[LLVMdev] RFC: Machine Instruction Bundle

Sergei Larin slarin at codeaurora.org
Mon Dec 5 08:59:20 PST 2011


Yes it is. Or it could be. All I am saying - if we make this implied
assumption (that the order of instructions in the list == semantical order
in the bundle)  it needs to be explicitly stated. Otherwise a pass developer
could really treat a bundle as truly "parallel" entity potentially causing
nasty things. 

 

Sergei Larin

 

--

Qualcomm Innovation Center, Inc. is a member of Code Aurora Forum.

 

From: Evan Cheng [mailto:evan.cheng at apple.com] 
Sent: Friday, December 02, 2011 6:07 PM
To: Sergei Larin
Cc: 'LLVM Dev'
Subject: Re: [LLVMdev] RFC: Machine Instruction Bundle

 

 

On Dec 2, 2011, at 2:41 PM, Sergei Larin wrote:





. and yes, one more thing. On some architectures it might be desirable to
know the _order_ of instructions in the packet. That is a bit trickier..

 

Isn't that just the order of the instructions in the list? I don't see
anything that prevents getting the order of instructions. It might require
iterator over MIs in the packet. But for targets like VLIW, the # of
instructions should be small. Also note, passes that require this kind of
information should aggregate and maintain the data itself. Information like
schedule cycle belongs in "schedule unit", not in MI.

 

Evan





 

--

Qualcomm Innovation Center, Inc. is a member of Code Aurora Forum.

 

From: llvmdev-bounces at cs.uiuc.edu [mailto:llvmdev-bounces at cs.uiuc.edu] On
Behalf Of Evan Cheng
Sent: Friday, December 02, 2011 2:40 PM
To: LLVM Dev
Subject: [LLVMdev] RFC: Machine Instruction Bundle

 

Machine Instruction Bundle in LLVM

 

Hi all,

 

There have been quite a bit of discussions about adding machine instruction
bundle to support VLIW targets. I have been pondering what the right
representation should be and what kind of impact it might have on the LLVM
code generator. I believe I have a fairly good plan now and would like to
share with the LLVM community.

 

Design Criteria

 

1. The bundle representation must be light weight. We cannot afford to add
significant memory or compile time overhead.
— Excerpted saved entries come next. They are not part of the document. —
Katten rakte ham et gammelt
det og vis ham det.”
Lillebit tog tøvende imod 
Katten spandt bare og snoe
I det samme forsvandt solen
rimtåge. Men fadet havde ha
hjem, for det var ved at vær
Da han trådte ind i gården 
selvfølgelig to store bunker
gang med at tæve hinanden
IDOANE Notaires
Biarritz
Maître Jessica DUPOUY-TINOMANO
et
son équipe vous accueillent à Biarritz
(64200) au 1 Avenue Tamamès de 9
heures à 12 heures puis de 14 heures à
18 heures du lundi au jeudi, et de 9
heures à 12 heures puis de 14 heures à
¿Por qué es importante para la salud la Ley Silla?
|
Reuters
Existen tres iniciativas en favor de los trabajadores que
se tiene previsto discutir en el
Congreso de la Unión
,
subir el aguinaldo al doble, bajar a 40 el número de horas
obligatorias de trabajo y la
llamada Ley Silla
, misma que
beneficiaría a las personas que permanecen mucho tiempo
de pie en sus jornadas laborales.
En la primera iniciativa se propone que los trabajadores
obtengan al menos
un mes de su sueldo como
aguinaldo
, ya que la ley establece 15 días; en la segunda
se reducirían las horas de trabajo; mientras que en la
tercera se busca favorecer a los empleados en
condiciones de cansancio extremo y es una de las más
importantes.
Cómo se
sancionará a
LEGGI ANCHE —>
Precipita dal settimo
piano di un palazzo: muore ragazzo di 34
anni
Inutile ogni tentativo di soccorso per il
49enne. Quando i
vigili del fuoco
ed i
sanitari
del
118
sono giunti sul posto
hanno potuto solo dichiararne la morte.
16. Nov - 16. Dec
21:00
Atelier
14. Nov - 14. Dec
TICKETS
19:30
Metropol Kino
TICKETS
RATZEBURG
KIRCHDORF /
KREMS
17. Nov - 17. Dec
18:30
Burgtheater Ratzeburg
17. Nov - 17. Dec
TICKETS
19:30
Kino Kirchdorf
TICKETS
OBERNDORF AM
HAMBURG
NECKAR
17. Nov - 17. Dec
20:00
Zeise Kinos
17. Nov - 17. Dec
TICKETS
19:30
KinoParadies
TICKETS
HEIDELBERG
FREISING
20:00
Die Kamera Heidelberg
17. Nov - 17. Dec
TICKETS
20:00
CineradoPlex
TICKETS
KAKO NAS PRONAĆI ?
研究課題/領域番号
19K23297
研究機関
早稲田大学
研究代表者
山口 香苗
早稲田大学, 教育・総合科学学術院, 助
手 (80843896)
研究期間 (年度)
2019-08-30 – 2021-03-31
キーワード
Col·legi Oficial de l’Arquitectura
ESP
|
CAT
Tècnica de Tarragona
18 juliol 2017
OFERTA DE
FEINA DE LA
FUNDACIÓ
2. It must be flexible enough to represent more than VLIW bundles. It should
be useful to represent arbitrary sequence of instructions that must be
scheduled as a unit. e.g. ARM Thumb2 IT block, Intel compare + branch
macro-fusion, or random instruction sequences that are currently modeled as
pseudo instructions that are expanded late.

3. Minimize the amount of changes required in the LLVM code generator,
especially in target independent passes. It must minimize code duplication
(i.e. we don't want code snippets that search for bundle start / end like
all the code in the backend that skip over DBG_VALUE).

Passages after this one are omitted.